Katriona stood next to her husband, hand clutched within his large palm, her eyes pleading for understanding. Kylah latched on to them, for Katriona’s eyes were the only thing that remained her own. The rest of her body had once belonged to Kathryn Frasier, Rory’s bride. Where she’d once favored her sisters, tall and slim with long, mahogany hair, she now resembled a Nordic princess. Blond curls tangled down her back, tamed with a circlet and braids. Pale skin touched with a golden hue covered lush curves most women only dreamed of possessing.

Katriona had never been a great beauty, but Kylah missed the honest angles of her sister’s expressive face. The one she’d had before it was melted away in the fire Rory’s brother had ignited.

Elspeth was the hardest to look at. And not because of the shiny, painful burn scars on her face, but the softer way she regarded Rory MacKay. With a little kindness, he’d won over her mother, but Kylah and Kamdyn remained unconvinced.
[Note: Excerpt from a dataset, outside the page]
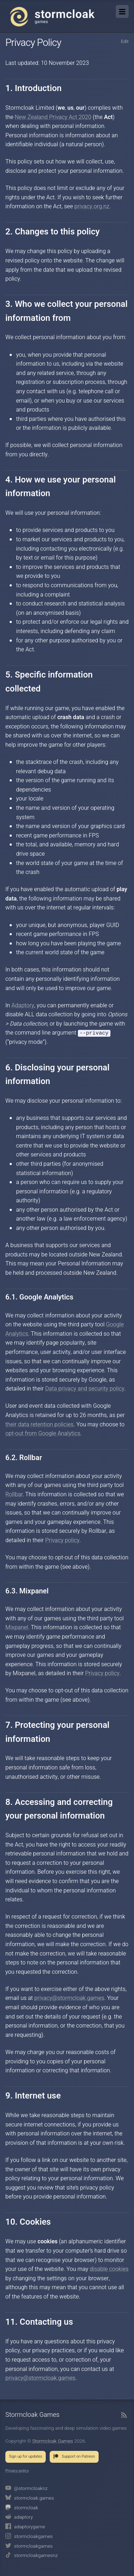  I want to click on Mixpanel, so click(16, 1628).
Elspeth reached out to Kylah, like she’d done so many times in the months since she’d spoken the olde words that’d turned her murdered daughters into Banshees. “Kylah, love, don’t you want your sister—”

“It’s fine.” Kylah drifted back from her mother and attempted to force inflection into her answer, but from the looks on their faces, she’d failed utterly.

“Fine?” Kamdyn echoed. “Are you certain? You don’t sound—”

“I said its fine,” Kylah insisted. “I can feel that he loves her, and that she loves him. Is anything we say going to change that? Or have any effect on how they’ve chosen to live their lives together?”

Katriona and Rory looked at each other. His strong hand tightened around hers, and his solemn eyes softened with unabashed affection.

“Nay,” Katriona murmured. “But we came here to explain. It happened so fast. We wanted to give you all a chance to express your feelings or concerns over what has transpired.”

“I have none.”

Katriona’s brow wrinkled. A familiar expression on a foreign face. “None of which, feelings or concerns?”

Either. Both. She could pick one. “I’ve told you it’s all right.” Kylah hoped those words fared better than fine. They were all she had to give them.

“Your feelings have to be more complicated than that, sister.”

“They’re not.”

“But dearheart…” Elspeth stepped forward once more and Kylah again retreated. It was a struggle to look at her mother. Not because of Elspeth’s disfigured face, but because of the hurt and pity etched into her gaze. Her mother always reminded Kylah of that night. Because she’d been forced to watch. And Kylah relived those terrible moments before her death through the unspeakable horror in her mother’s eyes.